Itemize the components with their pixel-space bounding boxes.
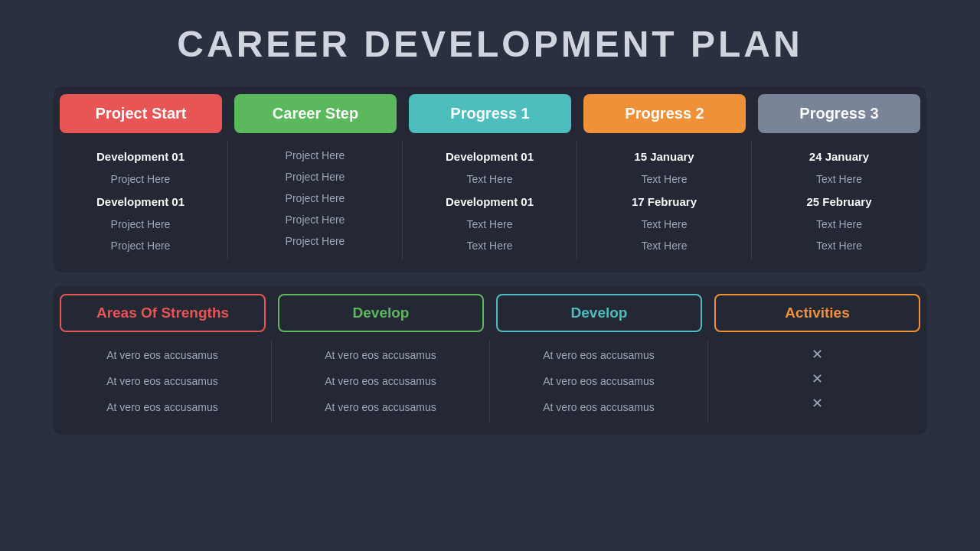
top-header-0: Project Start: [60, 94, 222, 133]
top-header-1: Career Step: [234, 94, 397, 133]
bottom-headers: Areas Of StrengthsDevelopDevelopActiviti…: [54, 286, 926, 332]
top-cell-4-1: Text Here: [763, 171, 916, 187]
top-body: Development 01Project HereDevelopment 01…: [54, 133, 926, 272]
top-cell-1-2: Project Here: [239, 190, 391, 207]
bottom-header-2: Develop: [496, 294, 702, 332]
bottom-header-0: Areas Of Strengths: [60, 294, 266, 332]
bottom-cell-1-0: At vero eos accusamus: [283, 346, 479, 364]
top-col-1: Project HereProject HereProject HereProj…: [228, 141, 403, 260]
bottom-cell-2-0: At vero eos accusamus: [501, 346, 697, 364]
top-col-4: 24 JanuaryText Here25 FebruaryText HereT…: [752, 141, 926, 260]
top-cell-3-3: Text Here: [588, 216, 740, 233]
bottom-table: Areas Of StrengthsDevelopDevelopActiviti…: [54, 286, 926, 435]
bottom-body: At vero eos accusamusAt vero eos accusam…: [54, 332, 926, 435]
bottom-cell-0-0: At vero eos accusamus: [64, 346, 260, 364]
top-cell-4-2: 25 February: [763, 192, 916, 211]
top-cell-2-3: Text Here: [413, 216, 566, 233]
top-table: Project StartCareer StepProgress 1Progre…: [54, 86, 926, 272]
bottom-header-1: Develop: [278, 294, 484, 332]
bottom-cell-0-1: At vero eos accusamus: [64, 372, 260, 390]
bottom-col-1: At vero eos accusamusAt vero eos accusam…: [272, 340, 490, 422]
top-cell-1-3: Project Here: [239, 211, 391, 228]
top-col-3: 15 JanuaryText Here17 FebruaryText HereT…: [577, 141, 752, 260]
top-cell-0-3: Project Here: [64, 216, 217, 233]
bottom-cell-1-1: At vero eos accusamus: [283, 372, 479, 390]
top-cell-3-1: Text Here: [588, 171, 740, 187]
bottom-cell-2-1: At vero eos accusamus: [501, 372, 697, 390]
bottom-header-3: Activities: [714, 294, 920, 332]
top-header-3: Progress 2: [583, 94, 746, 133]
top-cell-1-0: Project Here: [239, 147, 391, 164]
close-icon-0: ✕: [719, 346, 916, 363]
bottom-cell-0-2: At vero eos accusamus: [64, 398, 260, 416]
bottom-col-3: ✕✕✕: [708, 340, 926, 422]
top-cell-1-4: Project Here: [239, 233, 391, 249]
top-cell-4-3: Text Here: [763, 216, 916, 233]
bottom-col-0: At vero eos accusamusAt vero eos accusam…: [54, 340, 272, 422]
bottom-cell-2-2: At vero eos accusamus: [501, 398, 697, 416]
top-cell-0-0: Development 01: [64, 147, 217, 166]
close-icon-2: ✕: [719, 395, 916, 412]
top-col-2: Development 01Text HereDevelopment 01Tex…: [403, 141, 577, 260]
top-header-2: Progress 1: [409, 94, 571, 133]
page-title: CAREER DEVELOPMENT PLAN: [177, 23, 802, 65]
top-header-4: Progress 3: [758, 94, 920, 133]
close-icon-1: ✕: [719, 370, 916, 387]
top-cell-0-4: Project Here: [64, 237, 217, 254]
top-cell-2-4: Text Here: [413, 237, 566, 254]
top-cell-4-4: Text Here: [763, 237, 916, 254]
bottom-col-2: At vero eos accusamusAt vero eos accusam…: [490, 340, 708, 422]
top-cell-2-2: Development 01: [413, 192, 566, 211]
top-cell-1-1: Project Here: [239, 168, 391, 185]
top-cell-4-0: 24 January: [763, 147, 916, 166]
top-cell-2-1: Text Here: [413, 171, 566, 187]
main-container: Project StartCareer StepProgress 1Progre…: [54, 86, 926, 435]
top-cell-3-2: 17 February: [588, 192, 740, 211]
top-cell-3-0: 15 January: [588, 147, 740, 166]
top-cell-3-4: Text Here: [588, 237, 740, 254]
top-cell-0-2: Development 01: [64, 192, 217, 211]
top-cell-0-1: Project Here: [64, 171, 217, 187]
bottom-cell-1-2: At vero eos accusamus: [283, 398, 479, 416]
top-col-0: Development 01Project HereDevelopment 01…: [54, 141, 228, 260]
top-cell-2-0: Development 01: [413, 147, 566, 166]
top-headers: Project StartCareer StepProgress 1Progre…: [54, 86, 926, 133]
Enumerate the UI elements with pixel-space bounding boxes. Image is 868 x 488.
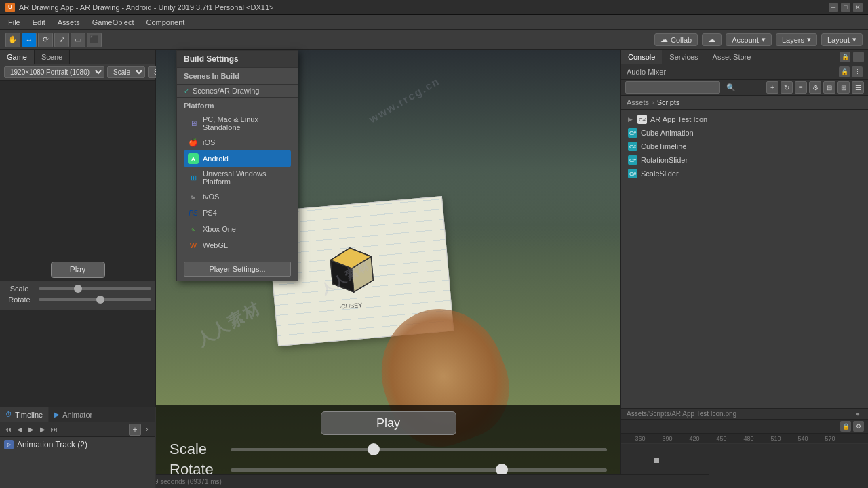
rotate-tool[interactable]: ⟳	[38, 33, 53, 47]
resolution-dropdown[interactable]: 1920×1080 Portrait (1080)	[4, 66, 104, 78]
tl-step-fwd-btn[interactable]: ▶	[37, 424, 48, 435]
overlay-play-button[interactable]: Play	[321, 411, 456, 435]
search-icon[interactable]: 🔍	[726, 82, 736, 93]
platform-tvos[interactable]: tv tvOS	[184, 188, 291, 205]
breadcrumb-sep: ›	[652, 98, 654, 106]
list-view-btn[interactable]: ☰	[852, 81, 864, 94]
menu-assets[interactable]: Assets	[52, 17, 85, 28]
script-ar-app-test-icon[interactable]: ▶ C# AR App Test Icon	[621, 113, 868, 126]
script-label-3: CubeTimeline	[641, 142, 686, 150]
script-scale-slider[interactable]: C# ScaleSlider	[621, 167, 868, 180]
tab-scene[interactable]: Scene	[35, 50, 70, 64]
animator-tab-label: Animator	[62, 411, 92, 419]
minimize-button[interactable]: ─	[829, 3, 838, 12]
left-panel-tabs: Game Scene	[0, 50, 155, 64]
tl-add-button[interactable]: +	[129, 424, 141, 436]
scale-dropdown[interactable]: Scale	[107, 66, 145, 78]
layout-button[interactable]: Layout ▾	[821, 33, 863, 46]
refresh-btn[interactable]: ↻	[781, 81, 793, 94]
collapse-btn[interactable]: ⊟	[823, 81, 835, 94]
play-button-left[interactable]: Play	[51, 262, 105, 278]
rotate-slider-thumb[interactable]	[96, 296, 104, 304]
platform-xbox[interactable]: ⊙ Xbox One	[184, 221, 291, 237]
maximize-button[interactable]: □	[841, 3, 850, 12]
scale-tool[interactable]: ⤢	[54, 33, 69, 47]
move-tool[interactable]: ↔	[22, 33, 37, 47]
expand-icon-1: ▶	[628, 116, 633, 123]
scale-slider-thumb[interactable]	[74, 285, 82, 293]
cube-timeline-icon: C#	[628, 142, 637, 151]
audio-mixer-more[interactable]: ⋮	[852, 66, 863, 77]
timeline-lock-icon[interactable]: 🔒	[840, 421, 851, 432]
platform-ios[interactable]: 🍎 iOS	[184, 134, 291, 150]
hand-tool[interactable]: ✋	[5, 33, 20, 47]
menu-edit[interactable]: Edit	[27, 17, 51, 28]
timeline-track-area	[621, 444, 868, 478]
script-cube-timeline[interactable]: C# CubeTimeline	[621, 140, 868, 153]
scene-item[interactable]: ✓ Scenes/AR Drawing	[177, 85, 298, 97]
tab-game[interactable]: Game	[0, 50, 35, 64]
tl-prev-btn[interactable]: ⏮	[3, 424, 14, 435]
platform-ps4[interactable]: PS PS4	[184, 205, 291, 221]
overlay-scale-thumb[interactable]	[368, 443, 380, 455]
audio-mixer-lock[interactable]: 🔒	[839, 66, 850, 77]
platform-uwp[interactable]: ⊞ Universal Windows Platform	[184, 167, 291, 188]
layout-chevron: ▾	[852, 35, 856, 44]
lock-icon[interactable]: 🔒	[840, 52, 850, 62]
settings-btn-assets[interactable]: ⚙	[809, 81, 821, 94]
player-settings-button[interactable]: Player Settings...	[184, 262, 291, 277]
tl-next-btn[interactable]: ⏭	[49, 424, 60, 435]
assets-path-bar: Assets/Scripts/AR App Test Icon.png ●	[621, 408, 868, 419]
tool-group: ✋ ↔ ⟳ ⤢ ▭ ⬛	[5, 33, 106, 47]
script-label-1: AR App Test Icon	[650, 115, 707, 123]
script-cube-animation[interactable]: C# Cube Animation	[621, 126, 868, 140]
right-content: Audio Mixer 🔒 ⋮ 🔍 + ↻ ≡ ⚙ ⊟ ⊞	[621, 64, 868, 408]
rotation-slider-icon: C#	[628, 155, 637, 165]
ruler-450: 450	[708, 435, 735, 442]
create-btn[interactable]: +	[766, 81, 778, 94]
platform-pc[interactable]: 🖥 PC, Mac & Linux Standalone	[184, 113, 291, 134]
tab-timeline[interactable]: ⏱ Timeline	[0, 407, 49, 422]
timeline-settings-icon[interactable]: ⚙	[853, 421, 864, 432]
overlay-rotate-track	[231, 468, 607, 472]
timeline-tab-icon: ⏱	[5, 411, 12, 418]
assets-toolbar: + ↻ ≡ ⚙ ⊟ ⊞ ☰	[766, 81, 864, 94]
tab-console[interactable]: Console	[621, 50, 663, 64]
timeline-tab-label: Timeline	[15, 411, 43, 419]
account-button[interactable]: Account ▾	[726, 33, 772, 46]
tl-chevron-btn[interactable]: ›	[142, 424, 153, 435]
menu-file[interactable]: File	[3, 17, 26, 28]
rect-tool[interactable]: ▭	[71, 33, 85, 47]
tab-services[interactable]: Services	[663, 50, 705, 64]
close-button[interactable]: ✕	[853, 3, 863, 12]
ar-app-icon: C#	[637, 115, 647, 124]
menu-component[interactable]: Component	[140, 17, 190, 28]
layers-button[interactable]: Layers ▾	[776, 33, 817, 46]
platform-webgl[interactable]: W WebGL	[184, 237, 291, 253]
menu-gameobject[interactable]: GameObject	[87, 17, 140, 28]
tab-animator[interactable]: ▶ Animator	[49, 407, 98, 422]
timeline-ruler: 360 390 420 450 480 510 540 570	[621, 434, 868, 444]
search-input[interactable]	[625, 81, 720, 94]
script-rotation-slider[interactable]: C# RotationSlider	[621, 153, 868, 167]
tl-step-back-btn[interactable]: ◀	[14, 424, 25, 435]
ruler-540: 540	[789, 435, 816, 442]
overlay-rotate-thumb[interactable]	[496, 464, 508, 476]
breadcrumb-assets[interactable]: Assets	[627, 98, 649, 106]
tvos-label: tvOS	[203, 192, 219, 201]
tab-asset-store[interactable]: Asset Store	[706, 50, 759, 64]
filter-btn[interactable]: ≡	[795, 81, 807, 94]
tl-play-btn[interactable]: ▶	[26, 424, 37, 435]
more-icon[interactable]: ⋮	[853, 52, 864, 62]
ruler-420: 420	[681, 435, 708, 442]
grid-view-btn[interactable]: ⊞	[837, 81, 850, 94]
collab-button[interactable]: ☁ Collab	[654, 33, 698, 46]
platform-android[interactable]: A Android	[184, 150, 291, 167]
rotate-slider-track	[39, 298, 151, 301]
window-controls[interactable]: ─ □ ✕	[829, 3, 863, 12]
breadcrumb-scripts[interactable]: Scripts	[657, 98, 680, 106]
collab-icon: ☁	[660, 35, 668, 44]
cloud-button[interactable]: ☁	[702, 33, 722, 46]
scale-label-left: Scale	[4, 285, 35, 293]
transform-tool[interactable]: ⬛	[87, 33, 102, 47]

------------------------------

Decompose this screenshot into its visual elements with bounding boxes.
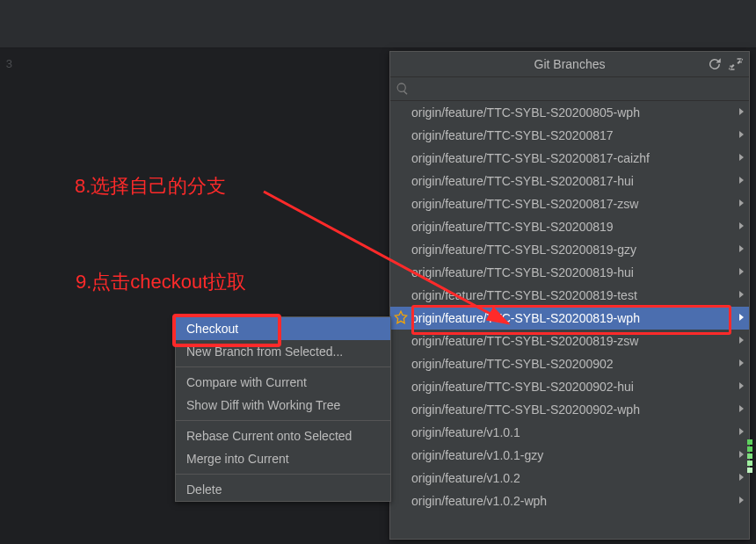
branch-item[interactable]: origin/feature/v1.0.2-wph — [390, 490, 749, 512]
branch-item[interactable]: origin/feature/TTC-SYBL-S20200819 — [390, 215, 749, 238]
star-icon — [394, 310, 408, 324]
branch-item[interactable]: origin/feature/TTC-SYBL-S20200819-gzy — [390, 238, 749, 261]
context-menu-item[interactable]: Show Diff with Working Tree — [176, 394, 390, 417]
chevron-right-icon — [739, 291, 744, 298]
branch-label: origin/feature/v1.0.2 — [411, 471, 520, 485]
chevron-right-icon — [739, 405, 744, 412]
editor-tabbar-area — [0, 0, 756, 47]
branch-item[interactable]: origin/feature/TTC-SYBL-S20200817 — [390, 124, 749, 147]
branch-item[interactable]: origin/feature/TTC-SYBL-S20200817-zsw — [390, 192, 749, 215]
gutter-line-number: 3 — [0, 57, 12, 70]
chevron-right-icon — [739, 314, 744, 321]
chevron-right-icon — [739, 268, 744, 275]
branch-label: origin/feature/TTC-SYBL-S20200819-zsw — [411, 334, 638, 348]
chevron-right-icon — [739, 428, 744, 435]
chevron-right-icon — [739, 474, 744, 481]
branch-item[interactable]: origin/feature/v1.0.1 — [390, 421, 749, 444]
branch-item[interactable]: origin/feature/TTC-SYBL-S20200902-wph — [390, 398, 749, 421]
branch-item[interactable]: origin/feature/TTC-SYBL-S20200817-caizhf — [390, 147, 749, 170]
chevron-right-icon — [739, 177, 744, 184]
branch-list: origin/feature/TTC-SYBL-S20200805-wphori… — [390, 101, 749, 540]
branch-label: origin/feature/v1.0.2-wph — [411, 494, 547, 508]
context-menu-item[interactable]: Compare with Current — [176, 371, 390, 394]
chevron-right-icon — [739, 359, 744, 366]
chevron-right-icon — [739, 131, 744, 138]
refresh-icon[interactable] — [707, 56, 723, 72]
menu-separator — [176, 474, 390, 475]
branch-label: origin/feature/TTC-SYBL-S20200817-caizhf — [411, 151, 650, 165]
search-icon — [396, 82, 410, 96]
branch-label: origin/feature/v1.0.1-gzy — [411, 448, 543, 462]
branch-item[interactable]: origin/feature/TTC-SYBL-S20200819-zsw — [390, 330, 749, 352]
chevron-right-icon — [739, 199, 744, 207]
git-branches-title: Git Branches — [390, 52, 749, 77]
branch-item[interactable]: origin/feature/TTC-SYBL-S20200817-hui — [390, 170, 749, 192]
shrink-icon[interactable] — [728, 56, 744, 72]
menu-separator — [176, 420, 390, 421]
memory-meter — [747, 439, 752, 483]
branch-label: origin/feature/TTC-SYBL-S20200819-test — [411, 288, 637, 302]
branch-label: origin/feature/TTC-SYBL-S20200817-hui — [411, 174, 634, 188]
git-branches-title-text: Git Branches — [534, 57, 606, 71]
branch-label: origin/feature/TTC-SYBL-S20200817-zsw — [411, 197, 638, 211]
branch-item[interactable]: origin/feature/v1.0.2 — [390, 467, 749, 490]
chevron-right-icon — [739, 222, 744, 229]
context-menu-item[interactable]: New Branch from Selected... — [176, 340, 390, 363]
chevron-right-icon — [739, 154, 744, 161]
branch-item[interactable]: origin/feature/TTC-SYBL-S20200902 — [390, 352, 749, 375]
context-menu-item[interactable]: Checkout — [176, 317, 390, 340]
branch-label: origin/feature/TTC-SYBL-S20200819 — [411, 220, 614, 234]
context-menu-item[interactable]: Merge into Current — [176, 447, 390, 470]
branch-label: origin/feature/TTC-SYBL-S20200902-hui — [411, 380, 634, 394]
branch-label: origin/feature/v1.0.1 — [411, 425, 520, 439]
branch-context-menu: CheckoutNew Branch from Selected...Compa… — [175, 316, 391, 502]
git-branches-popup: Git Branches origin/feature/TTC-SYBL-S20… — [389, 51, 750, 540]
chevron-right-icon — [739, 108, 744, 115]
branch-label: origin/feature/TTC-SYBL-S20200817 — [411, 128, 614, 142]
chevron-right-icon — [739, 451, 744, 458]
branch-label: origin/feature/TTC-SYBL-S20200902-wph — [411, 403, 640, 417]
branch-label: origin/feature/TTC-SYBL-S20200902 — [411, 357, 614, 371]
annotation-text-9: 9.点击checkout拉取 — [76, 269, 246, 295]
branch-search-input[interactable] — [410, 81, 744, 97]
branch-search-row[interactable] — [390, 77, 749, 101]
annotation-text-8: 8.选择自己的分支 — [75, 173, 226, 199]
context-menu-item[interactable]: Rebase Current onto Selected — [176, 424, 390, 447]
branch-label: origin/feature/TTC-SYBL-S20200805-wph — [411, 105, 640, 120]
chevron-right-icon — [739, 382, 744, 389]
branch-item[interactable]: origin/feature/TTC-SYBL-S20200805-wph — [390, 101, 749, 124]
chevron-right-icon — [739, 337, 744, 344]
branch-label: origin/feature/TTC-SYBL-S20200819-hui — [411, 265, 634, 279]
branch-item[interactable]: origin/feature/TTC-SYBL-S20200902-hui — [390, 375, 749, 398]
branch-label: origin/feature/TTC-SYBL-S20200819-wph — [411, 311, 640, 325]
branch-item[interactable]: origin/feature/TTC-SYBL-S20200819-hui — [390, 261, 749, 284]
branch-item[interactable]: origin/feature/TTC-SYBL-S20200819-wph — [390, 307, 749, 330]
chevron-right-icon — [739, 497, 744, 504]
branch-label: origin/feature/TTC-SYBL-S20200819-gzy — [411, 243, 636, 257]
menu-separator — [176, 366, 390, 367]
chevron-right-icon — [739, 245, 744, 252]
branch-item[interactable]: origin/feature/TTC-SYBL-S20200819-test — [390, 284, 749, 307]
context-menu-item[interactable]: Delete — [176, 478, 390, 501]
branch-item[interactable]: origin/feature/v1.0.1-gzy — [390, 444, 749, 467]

------------------------------

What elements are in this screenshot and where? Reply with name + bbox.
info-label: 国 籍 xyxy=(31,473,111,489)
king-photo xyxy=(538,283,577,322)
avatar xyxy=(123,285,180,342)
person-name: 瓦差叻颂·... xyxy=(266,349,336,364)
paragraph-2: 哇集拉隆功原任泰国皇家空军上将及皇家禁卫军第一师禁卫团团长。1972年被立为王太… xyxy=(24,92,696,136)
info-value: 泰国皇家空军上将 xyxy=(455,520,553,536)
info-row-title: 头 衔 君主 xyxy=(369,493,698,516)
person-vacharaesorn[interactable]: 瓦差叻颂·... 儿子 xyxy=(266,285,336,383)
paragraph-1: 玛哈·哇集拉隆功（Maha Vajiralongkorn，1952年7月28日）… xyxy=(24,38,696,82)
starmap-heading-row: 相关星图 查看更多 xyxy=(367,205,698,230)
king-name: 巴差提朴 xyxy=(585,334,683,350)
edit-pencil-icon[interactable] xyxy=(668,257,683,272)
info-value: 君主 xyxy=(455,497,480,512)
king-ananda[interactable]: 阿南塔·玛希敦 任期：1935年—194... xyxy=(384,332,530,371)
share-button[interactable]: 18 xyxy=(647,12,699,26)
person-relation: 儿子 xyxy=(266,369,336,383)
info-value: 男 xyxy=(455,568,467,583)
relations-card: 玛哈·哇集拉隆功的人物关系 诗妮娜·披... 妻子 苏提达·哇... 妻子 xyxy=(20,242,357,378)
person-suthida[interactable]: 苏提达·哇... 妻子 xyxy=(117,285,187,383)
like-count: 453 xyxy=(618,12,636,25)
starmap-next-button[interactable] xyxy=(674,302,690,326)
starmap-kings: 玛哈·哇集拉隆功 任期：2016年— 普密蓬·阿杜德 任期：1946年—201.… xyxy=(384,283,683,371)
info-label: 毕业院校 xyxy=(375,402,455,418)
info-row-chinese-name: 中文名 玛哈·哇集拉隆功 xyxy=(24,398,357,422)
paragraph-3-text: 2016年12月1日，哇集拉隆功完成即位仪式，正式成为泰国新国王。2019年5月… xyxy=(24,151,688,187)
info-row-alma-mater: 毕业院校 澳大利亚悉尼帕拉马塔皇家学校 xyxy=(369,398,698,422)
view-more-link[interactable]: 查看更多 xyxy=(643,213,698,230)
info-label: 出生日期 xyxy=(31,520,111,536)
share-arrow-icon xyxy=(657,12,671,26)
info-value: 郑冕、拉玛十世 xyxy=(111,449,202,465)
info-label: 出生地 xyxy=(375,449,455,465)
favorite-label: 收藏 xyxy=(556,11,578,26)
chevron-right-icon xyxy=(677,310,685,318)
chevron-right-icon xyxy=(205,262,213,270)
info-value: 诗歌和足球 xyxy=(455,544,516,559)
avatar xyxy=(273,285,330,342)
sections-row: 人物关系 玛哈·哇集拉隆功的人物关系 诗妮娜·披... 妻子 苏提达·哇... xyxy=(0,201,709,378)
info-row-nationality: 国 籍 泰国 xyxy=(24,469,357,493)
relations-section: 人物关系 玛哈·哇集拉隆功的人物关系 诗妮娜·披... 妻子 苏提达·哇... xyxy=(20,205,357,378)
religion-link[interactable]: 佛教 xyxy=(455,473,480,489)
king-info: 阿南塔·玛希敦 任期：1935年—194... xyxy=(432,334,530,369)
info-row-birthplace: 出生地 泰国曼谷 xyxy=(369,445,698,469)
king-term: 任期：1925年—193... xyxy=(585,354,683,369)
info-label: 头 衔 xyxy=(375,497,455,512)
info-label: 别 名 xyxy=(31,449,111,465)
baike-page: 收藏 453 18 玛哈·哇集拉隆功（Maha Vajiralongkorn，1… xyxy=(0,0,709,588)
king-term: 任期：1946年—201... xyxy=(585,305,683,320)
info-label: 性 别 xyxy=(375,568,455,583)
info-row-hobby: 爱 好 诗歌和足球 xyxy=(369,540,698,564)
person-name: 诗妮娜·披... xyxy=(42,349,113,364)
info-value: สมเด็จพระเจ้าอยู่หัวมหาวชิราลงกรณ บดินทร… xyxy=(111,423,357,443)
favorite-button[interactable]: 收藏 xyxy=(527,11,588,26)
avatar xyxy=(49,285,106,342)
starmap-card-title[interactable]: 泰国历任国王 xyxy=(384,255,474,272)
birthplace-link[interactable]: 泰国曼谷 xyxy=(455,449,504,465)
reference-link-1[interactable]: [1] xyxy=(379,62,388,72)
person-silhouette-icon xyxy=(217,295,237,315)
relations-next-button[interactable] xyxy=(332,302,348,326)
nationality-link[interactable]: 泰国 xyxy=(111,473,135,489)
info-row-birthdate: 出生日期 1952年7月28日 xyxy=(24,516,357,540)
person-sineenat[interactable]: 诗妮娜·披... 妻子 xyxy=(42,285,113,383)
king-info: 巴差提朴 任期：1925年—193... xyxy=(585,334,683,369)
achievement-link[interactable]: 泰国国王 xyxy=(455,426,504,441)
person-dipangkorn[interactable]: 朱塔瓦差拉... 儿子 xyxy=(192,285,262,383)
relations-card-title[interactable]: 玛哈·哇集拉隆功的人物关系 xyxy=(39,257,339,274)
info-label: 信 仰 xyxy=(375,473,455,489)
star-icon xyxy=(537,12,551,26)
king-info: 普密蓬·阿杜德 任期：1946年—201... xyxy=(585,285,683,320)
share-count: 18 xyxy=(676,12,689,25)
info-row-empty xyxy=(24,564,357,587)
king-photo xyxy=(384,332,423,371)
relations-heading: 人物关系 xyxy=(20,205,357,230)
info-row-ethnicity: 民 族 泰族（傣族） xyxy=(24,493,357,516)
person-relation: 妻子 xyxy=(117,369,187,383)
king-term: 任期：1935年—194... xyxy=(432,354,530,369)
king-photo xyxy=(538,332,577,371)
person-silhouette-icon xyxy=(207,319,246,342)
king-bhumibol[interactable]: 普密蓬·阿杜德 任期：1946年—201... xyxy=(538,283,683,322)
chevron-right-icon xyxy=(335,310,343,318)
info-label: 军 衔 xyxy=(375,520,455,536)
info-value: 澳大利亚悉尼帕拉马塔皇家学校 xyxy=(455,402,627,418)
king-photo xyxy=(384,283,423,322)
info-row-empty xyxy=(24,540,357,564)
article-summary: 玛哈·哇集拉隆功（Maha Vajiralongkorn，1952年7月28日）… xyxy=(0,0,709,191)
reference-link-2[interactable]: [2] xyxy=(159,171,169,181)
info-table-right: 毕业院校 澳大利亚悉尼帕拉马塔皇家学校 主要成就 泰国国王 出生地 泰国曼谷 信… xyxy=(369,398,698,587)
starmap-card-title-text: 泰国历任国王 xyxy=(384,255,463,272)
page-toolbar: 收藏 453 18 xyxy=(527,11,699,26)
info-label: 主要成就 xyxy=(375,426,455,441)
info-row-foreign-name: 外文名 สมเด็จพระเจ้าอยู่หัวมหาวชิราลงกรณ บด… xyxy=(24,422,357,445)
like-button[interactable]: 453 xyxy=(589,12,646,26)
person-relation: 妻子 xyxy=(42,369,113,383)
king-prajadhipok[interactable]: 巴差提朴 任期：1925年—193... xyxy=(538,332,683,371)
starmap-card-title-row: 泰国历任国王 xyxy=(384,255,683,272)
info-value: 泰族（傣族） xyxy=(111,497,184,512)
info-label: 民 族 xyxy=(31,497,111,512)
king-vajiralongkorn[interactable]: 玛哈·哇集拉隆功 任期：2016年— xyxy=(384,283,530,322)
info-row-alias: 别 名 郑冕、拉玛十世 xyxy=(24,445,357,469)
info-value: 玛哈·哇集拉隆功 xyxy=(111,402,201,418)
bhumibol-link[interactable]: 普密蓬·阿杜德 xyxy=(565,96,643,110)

------------------------------

» **WHAT THE TASK ASKS**
In the records above, how many lines contain the word "into"? Give the number alone.

» **SOLUTION BELOW**
2